A uma passante pós-baudelairiana
Sobre esta pele branca
um calígrafo oriental
teria gravado
sua escrita luminosa
— sem esquecer entanto
a boca: um ícone em rubro
tornando mais fogo
o céu de outubro
tornando mais água
a minha sede
sede de dilúvio —
Talvez este poeta afogado
nas ondas de algum danúbio imaginário
dissesse que seus olhos são
duas machadinhas de jade
escavando o constelário noturno
(a partir do que comporia
duzentas odes cromáticas)
mas eu que venero mais que o ouro-verde raríssimo
o marfim em alta-alvura
de teu andar em desmesura sobre
uma passarela de relâmpagos súbitos
sei que tua pele pálida de papel
pede palavras de luz
Algum mozárabe ou andaluz decerto
te dedicaria um concerto
para guitarras mouriscas e
cimitarras suicidas
Mas eu te dedico quando passas
me fazendo fremir
(entre tantos circunstantes, raptores fugidios)
este tiroteio de silêncios
esta salva de arrepios.
de Collapsus Linguae, Lynx, Rio de Janeiro, 1991.

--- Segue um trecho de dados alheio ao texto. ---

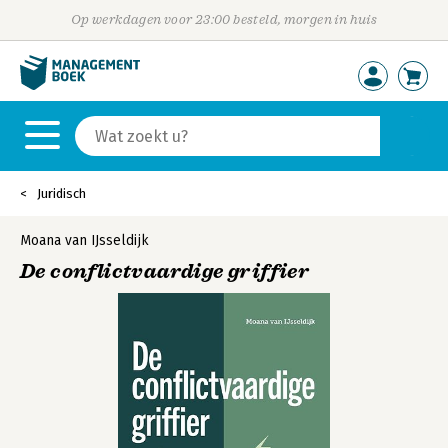
Op werkdagen voor 23:00 besteld, morgen in huis
Juridisch
Moana van IJsseldijk
De conflictvaardige griffier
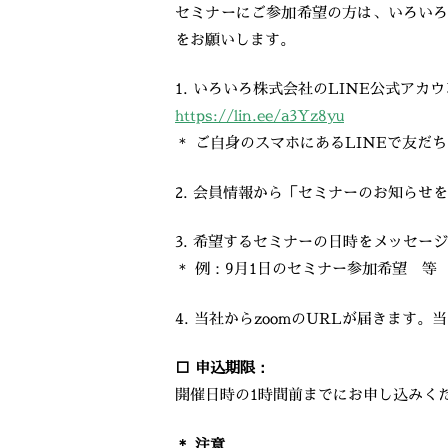
セミナーにご参加希望の方は、いろいろ
をお願いします。
1. いろいろ株式会社のLINE公式ア
https://lin.ee/a3Yz8yu
＊ ご自身のスマホにあるLINEで友だ
2. 会員情報から「セミナーのお知らせ
3. 希望するセミナーの日時をメッセー
＊ 例：9月1日のセミナー参加希望 等
4. 当社からzoomのURLが届きます
□ 申込期限：
開催日時の1時間前までにお申し込みく
＊ 注意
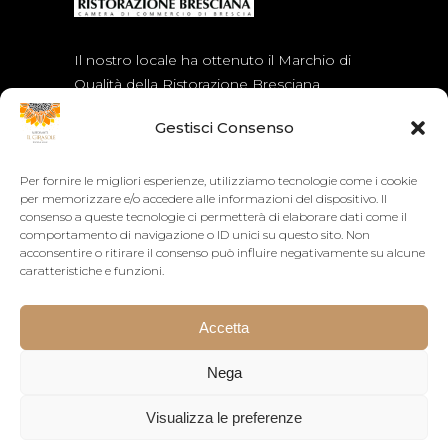
Il nostro locale ha ottenuto il Marchio di
Qualità della Ristorazione Bresciana
assegnato dalla Camera di Commercio di
Gestisci Consenso
Brescia.
Per fornire le migliori esperienze, utilizziamo tecnologie come i cookie
ORARI
per memorizzare e/o accedere alle informazioni del dispositivo. Il
consenso a queste tecnologie ci permetterà di elaborare dati come il
comportamento di navigazione o ID unici su questo sito. Non
Orario continuato dalle 12:00 alle 24:00
acconsentire o ritirare il consenso può influire negativamente su alcune
La cucina chiude alle 22:30
caratteristiche e funzioni.
Accetta
Nega
Visualizza le preferenze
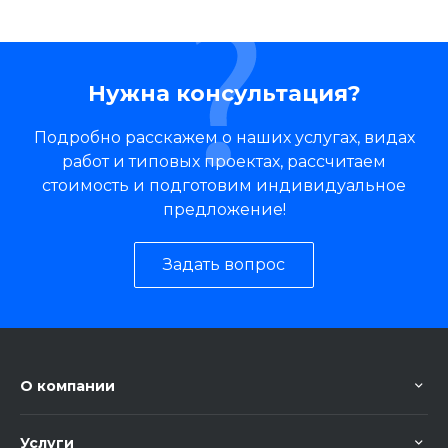
Нужна консультация?
Подробно расскажем о наших услугах, видах
работ и типовых проектах, рассчитаем
стоимость и подготовим индивидуальное
предложение!
Задать вопрос
О компании
Услуги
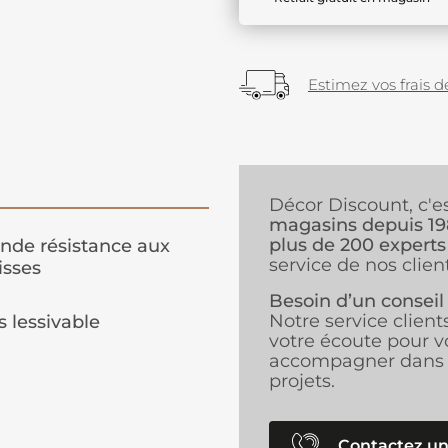
Estimez vos frais de
Décor Discount, c'e
magasins depuis 1
plus de 200 experts
nde résistance aux
service de nos client
isses
Besoin d’un conseil
Notre service client
s lessivable
votre écoute pour v
accompagner dans 
projets.
Contactez un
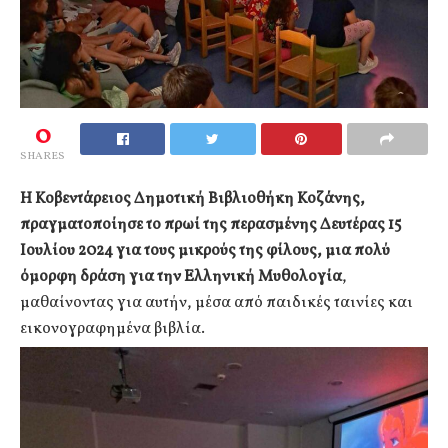
0
SHARES
Η Κοβεντάρειος Δημοτική Βιβλιοθήκη Κοζάνης,
πραγματοποίησε το πρωί της περασμένης Δευτέρας 15
Ιουλίου 2024 για τους μικρούς της φίλους, μια πολύ
όμορφη δράση για την Ελληνική Μυθολογία
,
μαθαίνοντας για αυτήν, μέσα από παιδικές ταινίες και
εικονογραφημένα βιβλία.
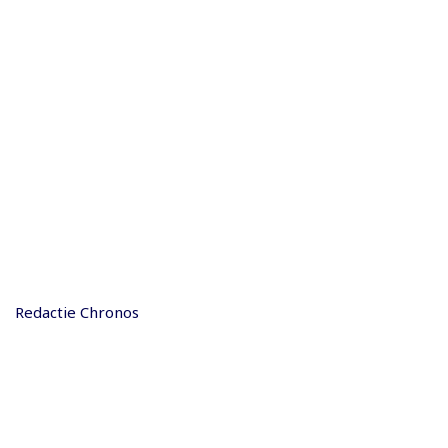
Redactie Chronos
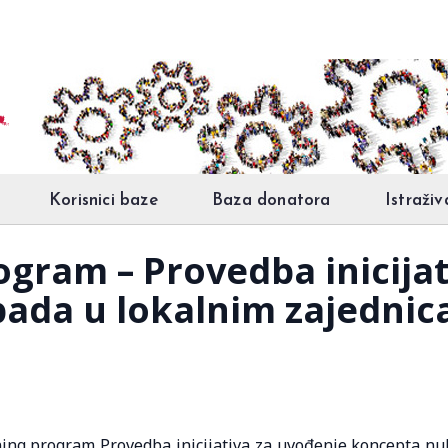
Korisnici baze
Baza donatora
Istraživ
ogram – Provedba inicija
pada u lokalnim zajednic
ening program Provedba inicijativa za uvođenje koncepta nu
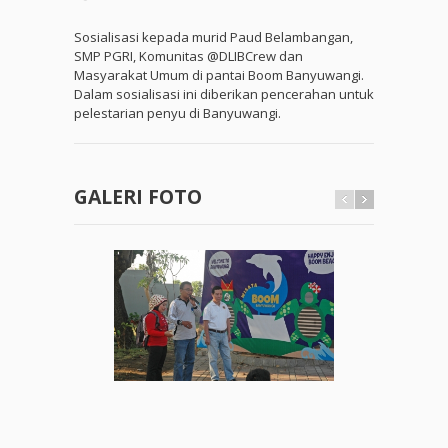
Sosialisasi kepada murid Paud Belambangan,
SMP PGRI, Komunitas @DLIBCrew dan
Masyarakat Umum di pantai Boom Banyuwangi.
Dalam sosialisasi ini diberikan pencerahan untuk
pelestarian penyu di Banyuwangi.
GALERI FOTO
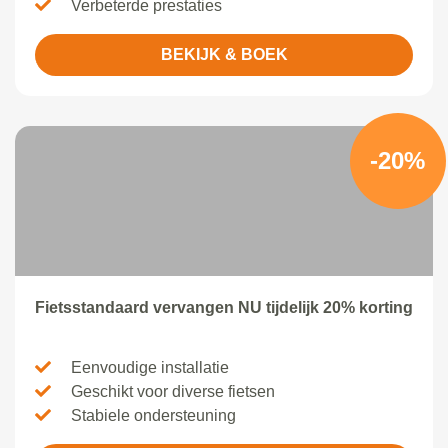
Verbeterde prestaties
BEKIJK & BOEK
-20%
Fietsstandaard vervangen NU tijdelijk 20% korting
Eenvoudige installatie
Geschikt voor diverse fietsen
Stabiele ondersteuning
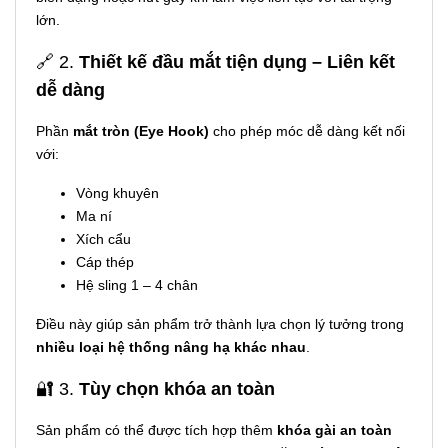
lớn.
🔗 2.
Thiết kế đầu mắt tiện dụng – Liên kết
dễ dàng
Phần
mắt tròn (Eye Hook)
cho phép móc dễ dàng kết nối
với:
Vòng khuyên
Ma ní
Xích cẩu
Cáp thép
Hệ sling 1 – 4 chân
Điều này giúp sản phẩm trở thành lựa chọn lý tưởng trong
nhiều loại hệ thống nâng hạ khác nhau
.
🔐 3.
Tùy chọn khóa an toàn
Sản phẩm có thể được tích hợp thêm
khóa gài an toàn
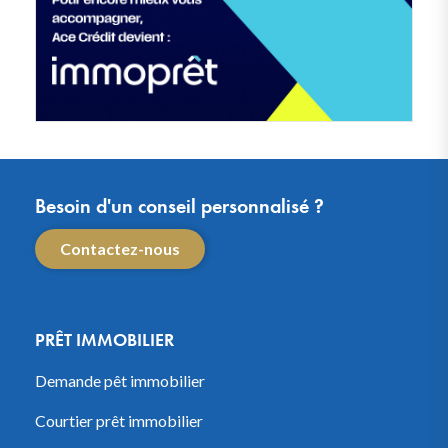
Besoin d'un conseil personnalisé ?
Contactez-nous
PRÊT IMMOBILIER
Demande pêt immobilier
Courtier prêt immobilier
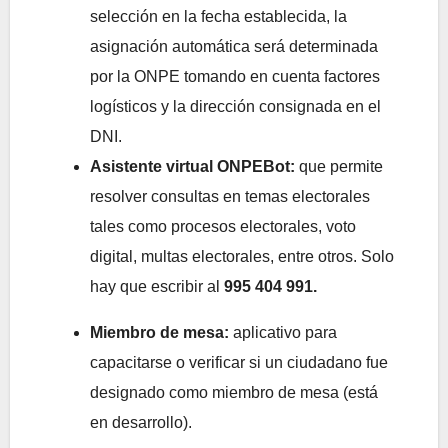
selección en la fecha establecida, la
asignación automática será determinada
por la ONPE tomando en cuenta factores
logísticos y la dirección consignada en el
DNI.
Asistente virtual ONPEBot:
que permite
resolver consultas en temas electorales
tales como procesos electorales, voto
digital, multas electorales, entre otros. Solo
hay que escribir al
995 404 991.
Miembro de mesa:
aplicativo para
capacitarse o verificar si un ciudadano fue
designado como miembro de mesa (está
en desarrollo).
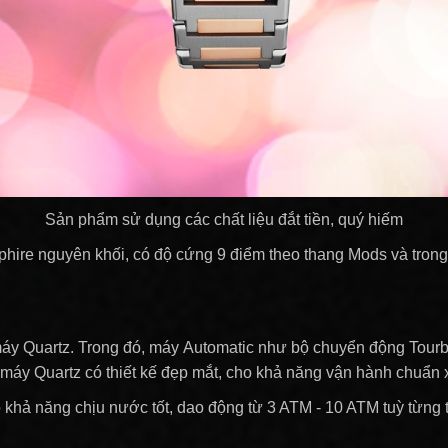
Sản phẩm sử dụng các chất liệu đắt tiền, quý hiếm
hire nguyên khối, có độ cứng 9 điểm theo thang Mods và trong s
áy Quartz. Trong đó, máy Automatic như bộ chuyển động Tourbil
 máy Quartz có thiết kế đẹp mắt, cho khả năng vận hành chuẩn x
khả năng chịu nước tốt, dao động từ 3 ATM - 10 ATM tuỳ từng t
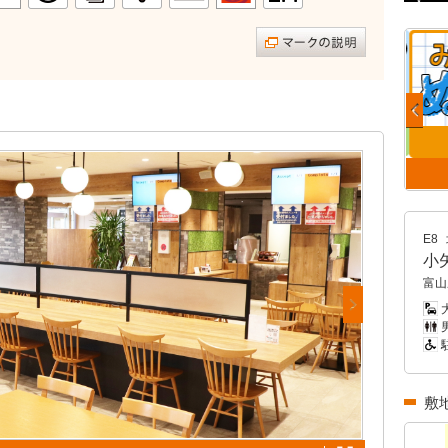
E8
小
富山
男
敷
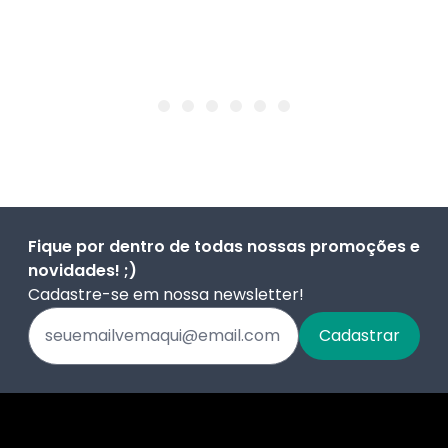
Fique por dentro de todas nossas promoções e
novidades! ;)
Cadastre-se em nossa newsletter!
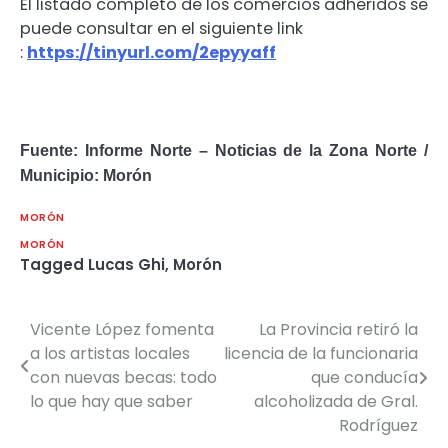
El listado completo de los comercios adheridos se
puede consultar en el siguiente link
:
https://tinyurl.com/2epyyaff
Fuente: Informe Norte – Noticias de la Zona Norte /
Municipio: Morón
MORÓN
MORÓN
Tagged
Lucas Ghi
,
Morón
Vicente López fomenta
La Provincia retiró la
Navegación
a los artistas locales
licencia de la funcionaria
de
con nuevas becas: todo
que conducía
lo que hay que saber
alcoholizada de Gral.
entradas
Rodríguez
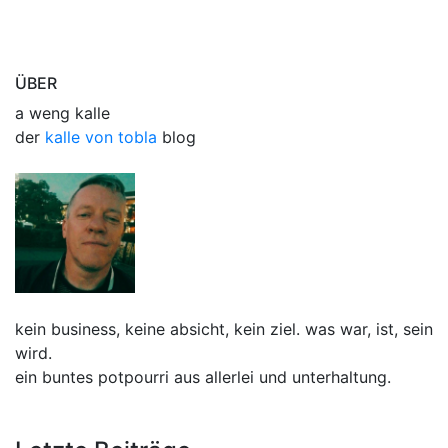
ÜBER
a weng kalle
der
kalle von tobla
blog
kein business, keine absicht, kein ziel. was war, ist, sein
wird.
ein buntes potpourri aus allerlei und unterhaltung.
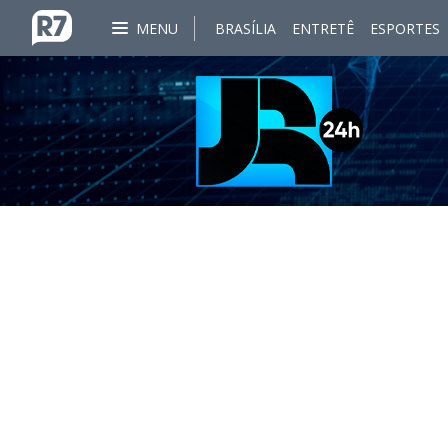
MENU
BRASÍLIA
ENTRETÊ
ESPORTES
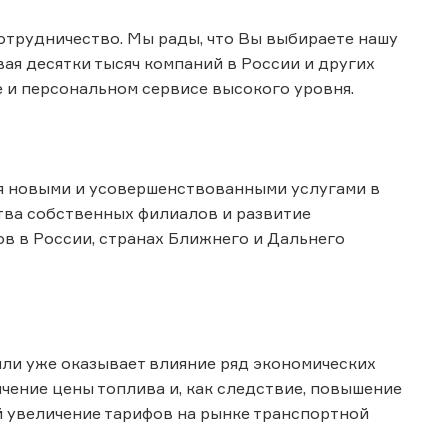
отрудничество. Мы рады, что Вы выбираете нашу
ая десятки тысяч компаний в России и других
 и персональном сервисе высокого уровня.
я новыми и усовершенствованными услугами в
тва собственных филиалов и развитие
в в России, странах Ближнего и Дальнего
или уже оказывает влияние ряд экономических
ичение цены топлива и, как следствие, повышение
ой увеличение тарифов на рынке транспортной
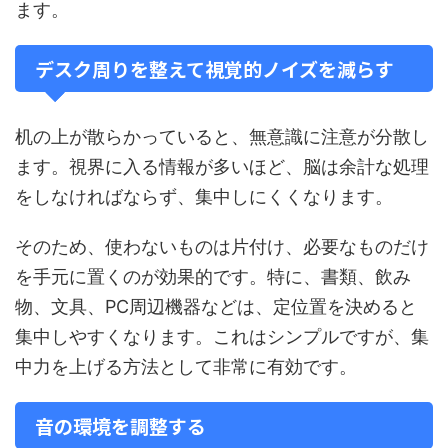
ます。
デスク周りを整えて視覚的ノイズを減らす
机の上が散らかっていると、無意識に注意が分散し
ます。視界に入る情報が多いほど、脳は余計な処理
をしなければならず、集中しにくくなります。
そのため、使わないものは片付け、必要なものだけ
を手元に置くのが効果的です。特に、書類、飲み
物、文具、PC周辺機器などは、定位置を決めると
集中しやすくなります。これはシンプルですが、集
中力を上げる方法として非常に有効です。
音の環境を調整する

É inevitável ao ler este poema ouvir cantar-nos no ouvido o balancear daquela Garota de Ipanema descrita por Vinicius de Moraes (1913-1980), e para a eternidade posto em música por António Carlos Jobim (1927-1994), ocupando todo o espaço da imaginação possível, deixando quem as vê passar, pós-baudelairianas, ou outras, entre tiroteios de silêncios e salvas de arrepios, como brilhantemente remata Carlito Azevedo a concluir o seu poema. Como curiosidade refiro que este Garota de Ipanema foi composto por alturas do nascimento de Carlito Azevedo. E assim, uma vez mais, assistimos ao eterno retorno das paixões dos homens e da sua poesia. É óbvio que, pelo título, e argumentação, o poema de Carlito Azevedo já apelava a uma filiação/descendência ancorada a toda a tradição lírica do mundo com influência na cultura ocidental, associando-o à universalidade e intemporalidade do frémito da beleza feminina nos homens.
Abre o artigo a imagem de uma pintura, acrílico s/tela, de Brian Elston, Nude 580 de 2008, de colecção particular.